Zeybekci, bu yılın ilk 2 ayında ihracatın yüzde 6,7 artarak 23,4 milyar dolar olduğunu belirterek, şöyle devam etti:

"Bu gerçekleşme sonucunda ihracatımız 2017 sonunda ulaşmayı hedeflediğimiz 153,3 milyar dolarlık ihracat rakamına ulaşmak için bizleri yüreklendirdi. 2016 yılı genelinde sergilediğimiz büyüme ve bu yılın ilk iki ayındaki ihracat performansımız, her türlü risk unsuruna rağmen ekonomimizin büyük bir direnç gösterebilme kapasitesine sahip olduğunu işaret etmektedir. Bu dirençli yapı da hükümet olarak her alanda ortaya koyduğumuz yapısal reformların ve disiplinli makro politikaların doğrudan bir yansımasıdır. Hükümet olarak siyasi ve ekonomik istikrarın tesisiyle aldığımız ekonomik tedbirlerle halen hayata geçirmeye devam ettiğimiz reform uygulamalarımızla büyüme oranlarımızın yüzde 5’ler düzeyine kalıcı olarak çıkacağını, ayrıcı halihazırda ihracattaki yükseliş ivmesinin 2017’nin tümüne yayılacağına inanıyoruz."

Türkiye’nin büyümesini daha sürdürülebilir ve daha kapsayıcı kılmak için atılacak her adımı verimlilik artışı sağlama felsefesiyle atacaklarını belirten Zeybekci, bu sayede ülkenin bir önceki günden daha fazla üretim yapmasını, bu üretimi de daima yenilikçi araçlarla gerçekleştirilebilmesinin önünü açacaklarını ifade etti.

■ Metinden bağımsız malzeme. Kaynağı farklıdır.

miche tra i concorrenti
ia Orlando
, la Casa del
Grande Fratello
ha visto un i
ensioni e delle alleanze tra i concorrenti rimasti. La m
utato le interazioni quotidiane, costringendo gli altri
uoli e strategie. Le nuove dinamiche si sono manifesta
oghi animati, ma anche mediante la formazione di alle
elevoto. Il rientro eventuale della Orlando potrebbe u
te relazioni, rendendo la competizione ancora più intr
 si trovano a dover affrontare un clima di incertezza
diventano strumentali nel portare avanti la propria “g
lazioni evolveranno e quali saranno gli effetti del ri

Bugüne kadar reformcu kimliğiyle iftihar eden hükümetin verimlilik artışı ve daha yaygın bir inovasyon kültürü tesis edecek reform politikalarıyla sürdürülebilir bir büyüme patikasına ve ihracat artışına kalıcı olarak yerleşebilmenin önünü açacağına işaret eden Zeybekci, "Temel politikamız, cari açık üretmeyen bir büyüme modeli oturtmak olacak. Bunu yaparken de ihracatımızı, daha fazla pazara daha yenilikçi ürünlerle girerek artıracak, dış kaynak bağımlılığımızı azaltacağız." ifadesini kullandı.